# ERROR 0FL01 (adapter 0 not found)



## frank2004 (Jan 15, 2006)

Something get wrong when i flashed my X800GT AIW (PCI-e)
now i get an error when i tried to reflash my card.( stil have the original bios)
Adapter 0 not found :
ERROR 0FL01

I boot up my pc with an old pci card but cant find my ATI card.
I searched the web , but cant find any solution.
i tried everything and are desperate.
Can someone help me please ?


----------



## peta01 (Jan 16, 2006)

Can you boot with the Ati card or you have to insert the pci card to be able to boot?


----------



## frank2004 (Jan 17, 2006)

I can boot with the extra pci-card.
But it is not possible to flash my X800 again.
I thinks that i killed it.


----------



## peta01 (Jan 17, 2006)

What command do you use for flashing? Because adapter 0 is now pci card, you have to flash adapter 1.


----------



## frank2004 (Jan 18, 2006)

I tried to flash the card with adapter 1.
Now i will bring it bach to the store. 
Mayby i have still waranty because its realy dead.


----------



## peta01 (Jan 18, 2006)

Good luck with RMA, I have a dead X800 and I want to try to get new too.


----------



## agent_paul (May 26, 2006)

*same situation*

Hiya guys, sorry to bring up this old thread, but im in the same situation as frank. ive recently bought a x1900xtx that apparently has been flashed wrong and will not boot up. but after booting up into dos from a pci card to flash it, the atiflash tool reports the same error: "error 0FL01 adaptor not found".

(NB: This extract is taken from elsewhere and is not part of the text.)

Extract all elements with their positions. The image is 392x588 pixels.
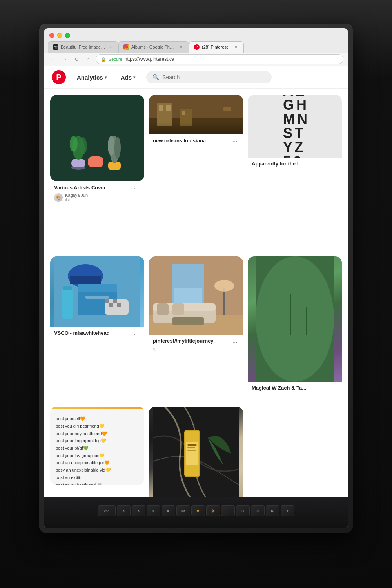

after typing atiflash -i. i get the message adaptor not found.

so is there a way to repair the card or have i got a really expensive paper weight now?

any advice would be appreciated

thanks


----------



## MIP_1983 (May 26, 2006)

Well, I don't know, but I guess you'd need to specify the adapter with 

-p

and possibly use

-f

to force the flash without any checking.


----------



## agent_paul (May 26, 2006)

hiya MIP, the exact command i used was atiflash -p 0 -f newbios.bin, so am i right using -p 0 or should i be using -p 1 since im currently using a PCI card?

regards


----------



## MIP_1983 (May 26, 2006)

agent_paul said:
			
		

> hiya MIP, the exact command i used was atiflash -p 0 -f newbios.bin, so am i right using -p 0 or should i be using -p 1 since im currently using a PCI card?
> 
> regards



Once again, I'm afraid I'm not sure. However, in my motherboard bios I've got an option for where to look for the graphics card first, the options being PCI, and PCIe x16 (on my old board, it was PCI or AGP).

If you have a similar option and have PCI selected, I guess it would make your PCI video card 0, and your pcie 1. That would make the most logical sense to me.

Alternativly, if it still boots (be it with a blank screen) and posts and everything without the PCI card in, you could simply memorise the commands to type and do it blind.


----------



## agent_paul (May 26, 2006)

Thanks for the reply MIP, yup i was going to try the blind flash thing tonight. thanks for the suggestion. i am abit worried about the atiflash -i not reporting any ati cards tho.

regards


----------



## agent_paul (May 27, 2006)

Has anyone else got any suggestions? ive tried booting it up and flashing the card blind but that doesnt work, and i've tried flashing the card using the command: atiflash -p 1 -f newbios.bin

i would be thankfull for any suggestions

regards


----------



## dolf (May 27, 2006)

Guys try the following command line:
atiflash -f -p -newbios biosname.bin


----------



## agent_paul (May 27, 2006)

Hi dolf, thanks for the suggestion, ill give it a go as soon as i can.

regards


----------



## agent_paul (May 28, 2006)

dolf, ive tried the command u suggested but it doesnt work. it seems to be an invalid command. im starting to think this card ive got hasnt been badly flashed but has been fried.

regards


----------



## dolf (May 28, 2006)

agent_paul said:
			
		

> dolf, ive tried the command u suggested but it doesnt work. it seems to be an invalid command. im starting to think this card ive got hasnt been badly flashed but has been fried.
> 
> regards


I forgot something (to include the adaptor number!!!): atiflash -f -p -newbios 0 (zero) biosname.bin


----------



## agent_paul (May 28, 2006)

thanks dolf, the command does work this time round but i get the same error as before: "adaptor not found error 0fl01 press 1 to continue". do you think that if the card was fried then the exact same error messages will show?

regards


----------



## agent_paul (May 30, 2006)

bump


----------